■ **Dataset entries**
════

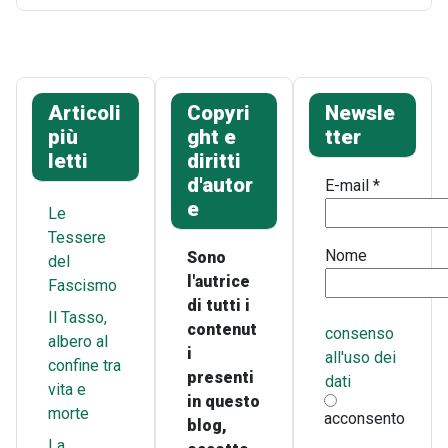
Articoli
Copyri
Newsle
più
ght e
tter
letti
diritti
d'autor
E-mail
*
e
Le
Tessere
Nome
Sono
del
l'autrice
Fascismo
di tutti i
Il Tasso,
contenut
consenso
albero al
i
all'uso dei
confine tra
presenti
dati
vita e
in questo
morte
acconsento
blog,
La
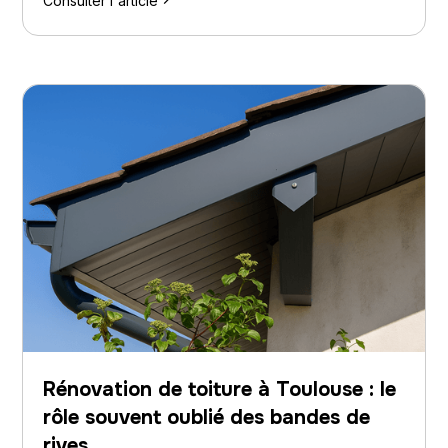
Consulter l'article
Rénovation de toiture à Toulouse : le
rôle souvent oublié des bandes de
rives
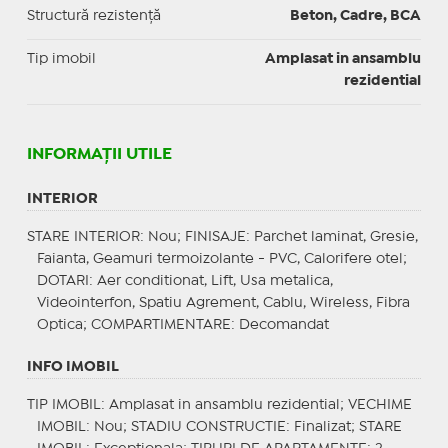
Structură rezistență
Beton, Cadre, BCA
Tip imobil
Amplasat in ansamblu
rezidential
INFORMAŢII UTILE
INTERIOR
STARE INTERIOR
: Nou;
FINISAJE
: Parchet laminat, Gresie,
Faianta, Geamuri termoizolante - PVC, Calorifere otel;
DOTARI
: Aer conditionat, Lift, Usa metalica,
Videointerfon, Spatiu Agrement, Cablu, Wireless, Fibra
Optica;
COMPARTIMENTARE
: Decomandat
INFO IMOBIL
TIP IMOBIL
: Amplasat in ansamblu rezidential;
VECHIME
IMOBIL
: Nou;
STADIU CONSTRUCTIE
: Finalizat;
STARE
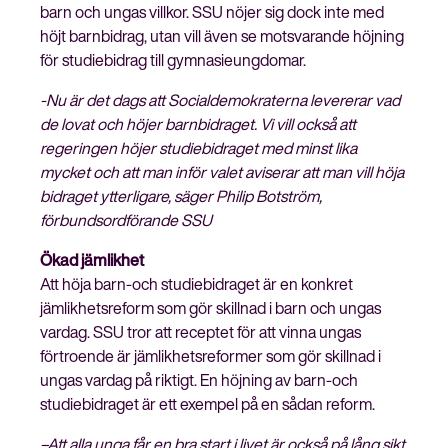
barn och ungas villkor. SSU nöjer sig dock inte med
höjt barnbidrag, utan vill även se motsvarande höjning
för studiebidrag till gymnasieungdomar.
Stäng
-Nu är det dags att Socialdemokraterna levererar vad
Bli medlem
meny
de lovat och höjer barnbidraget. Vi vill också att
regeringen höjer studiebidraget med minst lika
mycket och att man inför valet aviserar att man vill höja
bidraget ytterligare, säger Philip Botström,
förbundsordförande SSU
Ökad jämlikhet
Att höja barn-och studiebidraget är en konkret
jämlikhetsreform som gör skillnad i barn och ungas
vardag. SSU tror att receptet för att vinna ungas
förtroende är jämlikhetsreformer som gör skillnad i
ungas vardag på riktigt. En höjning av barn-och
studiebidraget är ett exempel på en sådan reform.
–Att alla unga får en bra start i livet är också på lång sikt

════

■ **PROBLEM STATEMENT**
Nothing in the records should be changed in the copy, but the pictures must be left out.

■ **RESPONSE AREA**
Articoli
Copyri
Newsle
più
ght e
tter
letti
diritti
d'autor
E-mail
*
e
Le
Tessere
Nome
Sono
del
l'autrice
Fascismo
di tutti i
Il Tasso,
contenut
consenso
albero al
i
all'uso dei
confine tra
presenti
dati
vita e
in questo
morte
acconsento
blog,
La
Consulter l'article
Rénovation de toiture à Toulouse : le
rôle souvent oublié des bandes de
rives
Structură rezistență
Beton, Cadre, BCA
Tip imobil
Amplasat in ansamblu
rezidential
INFORMAŢII UTILE
INTERIOR
STARE INTERIOR
: Nou;
FINISAJE
: Parchet laminat, Gresie,
Faianta, Geamuri termoizolante - PVC, Calorifere otel;
DOTARI
: Aer conditionat, Lift, Usa metalica,
Videointerfon, Spatiu Agrement, Cablu, Wireless, Fibra
Optica;
COMPARTIMENTARE
: Decomandat
INFO IMOBIL
TIP IMOBIL
: Amplasat in ansamblu rezidential;
VECHIME
IMOBIL
: Nou;
STADIU CONSTRUCTIE
: Finalizat;
STARE
barn och ungas villkor. SSU nöjer sig dock inte med
höjt barnbidrag, utan vill även se motsvarande höjning
för studiebidrag till gymnasieungdomar.
Stäng
-Nu är det dags att Socialdemokraterna levererar vad
Bli medlem
meny
de lovat och höjer barnbidraget. Vi vill också att
regeringen höjer studiebidraget med minst lika
mycket och att man inför valet aviserar att man vill höja
bidraget ytterligare, säger Philip Botström,
förbundsordförande SSU
Ökad jämlikhet
Att höja barn-och studiebidraget är en konkret
jämlikhetsreform som gör skillnad i barn och ungas
vardag. SSU tror att receptet för att vinna ungas
förtroende är jämlikhetsreformer som gör skillnad i
ungas vardag på riktigt. En höjning av barn-och
studiebidraget är ett exempel på en sådan reform.
–Att alla unga får en bra start i livet är också på lång sikt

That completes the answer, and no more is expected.